Places to Go with Your Pet

Also called the “Sunshine State” for its tropical and sub-tropical climates, Queensland is host to more than 100 pet-friendly, off-leash beaches. However, beaches are not the only places where you can take your buddy out for a day of fun. You can head to the hinterlands or outback areas for bushwalks, or grab a drink or snack at any of the state’s pet-friendly cafés and pubs. You can also attend a pet event, as Queensland is known for hosting numerous ones, such as the Big Red Bash in Birdsville and the Noosa Surfing Dog Championship in Noosa, throughout the year.
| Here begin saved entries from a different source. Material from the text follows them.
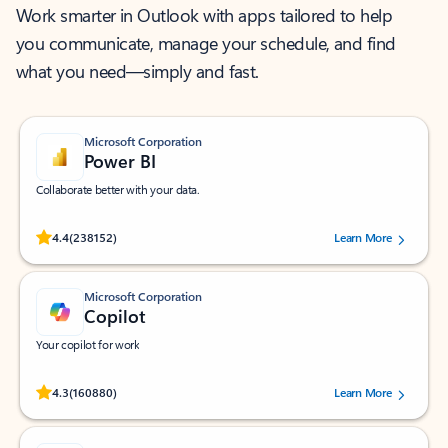
Work smarter in Outlook with apps tailored to help
you communicate, manage your schedule, and find
what you need—simply and fast.
Microsoft Corporation
Power BI
Collaborate better with your data.
Rated (#=ratingAverage#) stars out of 5 stars, by 238152 users.
4.4
(238152)
Learn More
Microsoft Corporation
Copilot
Your copilot for work
Rated (#=ratingAverage#) stars out of 5 stars, by 160880 users.
4.3
(160880)
Learn More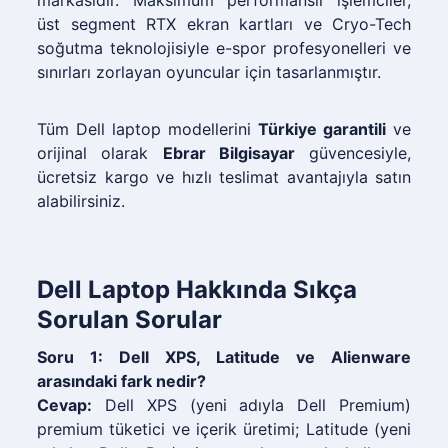
markasıdır. Maksimum performanslı işlemciler,
üst segment RTX ekran kartları ve Cryo-Tech
soğutma teknolojisiyle e-spor profesyonelleri ve
sınırları zorlayan oyuncular için tasarlanmıştır.
Tüm Dell laptop modellerini
Türkiye garantili
ve
orijinal olarak
Ebrar Bilgisayar
güvencesiyle,
ücretsiz kargo ve hızlı teslimat avantajıyla satın
alabilirsiniz.
Dell Laptop Hakkında Sıkça
Sorulan Sorular
Soru 1: Dell XPS, Latitude ve Alienware
arasındaki fark nedir?
Cevap:
Dell XPS (yeni adıyla Dell Premium)
premium tüketici ve içerik üretimi; Latitude (yeni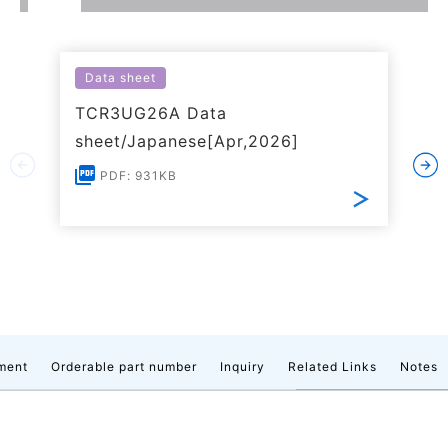
Data sheet
TCR3UG26A Data
sheet/Japanese[Apr,2026]
PDF: 931KB
ment
Orderable part number
Inquiry
Related Links
Notes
Just always remember to be a responsible pet owner and clean up after your four-legged pal.

Pet-Friendly Beaches:

  • Stumers Creek Beach, Coolum, Sunshine Coast
  • Woorim Beach South, Bribie Island
  • Urangan Foreshore, Hervey Bay

Pet-Friendly Parks:

  • Tin Can Bay Tourist Park, Tin Can Bay
  • The Summit 1770, Agnes Water
  • BIG4 Gold Coast Holiday Park, Helensvale

Pet-Friendly Accommodation:

  • Wongari Eco Retreat, Scenic Rim
  • Sea Shanties, North Stradbroke Island
  • Tugun Hideaway, Gold Coast

Pet-Friendly Restaurants:

  • High Tide Bar, Grill and Café, Mudjimba
  • BLVD Café and Pizza Bar, North Lakes
  • Whipbird Café, Coolabunia

Pet-Friendly Pubs:

  • All In Brewing Co., Banyo
  • Sea Legs Brewing, Kangaroo Point
  • Felon’s Brewing Co., Brisbane

Climate in Queensland

Sitting in the northeastern corner of Australia, Queensland covers an area of almost two million square kilometres. Because of its enormous size, its geography and climate are diverse. The state is composed of sandy beaches, coral reefs, tropical islands, flat river plains, elevated terrain, sub-tropical forests, agricultural belts, deserts, and populated urban areas. It has a multicultural population of which almost 30% are immigrants.
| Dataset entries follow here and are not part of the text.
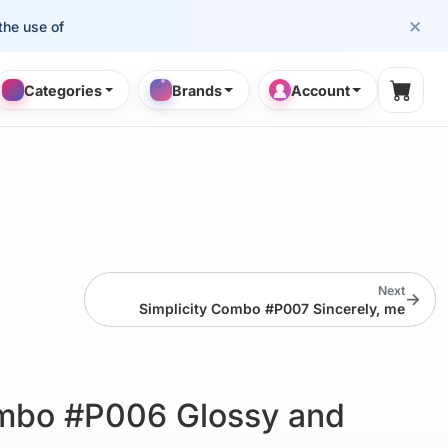
×
se of cosmetology professionals.
Categories
Brands
Account
Shopp
Next
→
Simplicity Combo #P007 Sincerely, me
ombo #P006 Glossy and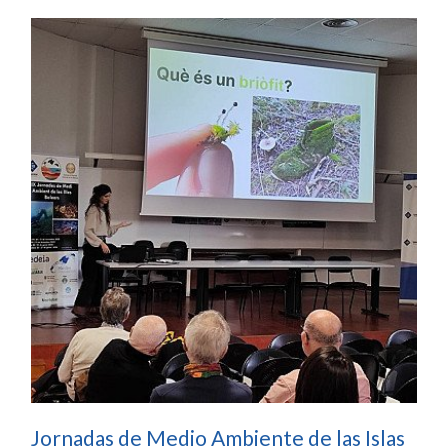
Jornadas de Medio Ambiente de las Islas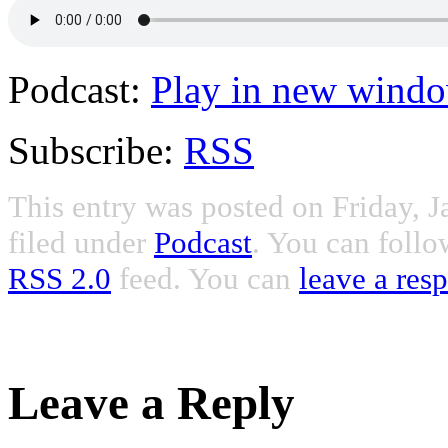
Podcast:
Play in new wind
Subscribe:
RSS
This entry was posted on Friday, J
filed under
Podcast
. You can follo
RSS 2.0
feed. You can
leave a res
Leave a Reply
Given the state’s geography, it is one of the warmest regions in the country. It has two seasons: dry (between June and October) and rainy (between October and May). It has three climate zones: the far north, which is tropical; the southeast, which is sub-tropical; and the inland areas, which are arid. The state experiences almost 3,000 hours of sunshine every year, with an average daily high temperature of 30 degrees centigrade. Its winters are mild and its average water temperature is 26 degrees centigrade. Given its generally sub-tropical humid climate, Queensland is a suitable place to care for just about any pet.

Pet Restrictions in Queensland

While the state makes an ideal home for animals, there are exceptions to the ones you can keep as a household pet. This is because some animals that were introduced as pets before the Biosecurity Act 2014 was implemented have become invasive. Prohibited mammals, such as rabbits, foxes, and squirrels, turned out to be serious pests, causing the state a great deal of money and contributing to many of these animals’ extinction.

Luckily, there are no restrictions on dogs and cats – two of the most common household pets. Other exceptions (subject to local government by-laws) include the following: black/brown rats, house mice, guinea pigs, walking fish, horses, goats, donkeys, and deer that are kept within a deer-proof enclosure.

Bear in mind that there are penalties for keeping a prohibited pet in Queensland. Here is a list of the illegal pets in this state:


  • Monkeys
  • Weasels
  • Dingoes
  • Hamsters
  • Gerbils

Birds and Reptiles:

  • All tortoises
  • Boa constrictors
  • American corn snakes
  • Red-eared slider turtles


  • Gambusia
  • Tilapia
  • Carp
  • Climbing perch
  • Largemouth bass

If you are moving to Queensland and own a prohibited pet, it is recommended that you get in touch with the Department of Environment and Science for advice. Otherwise, you can surrender your animal to the local government of the state or Biosecurity Queensland.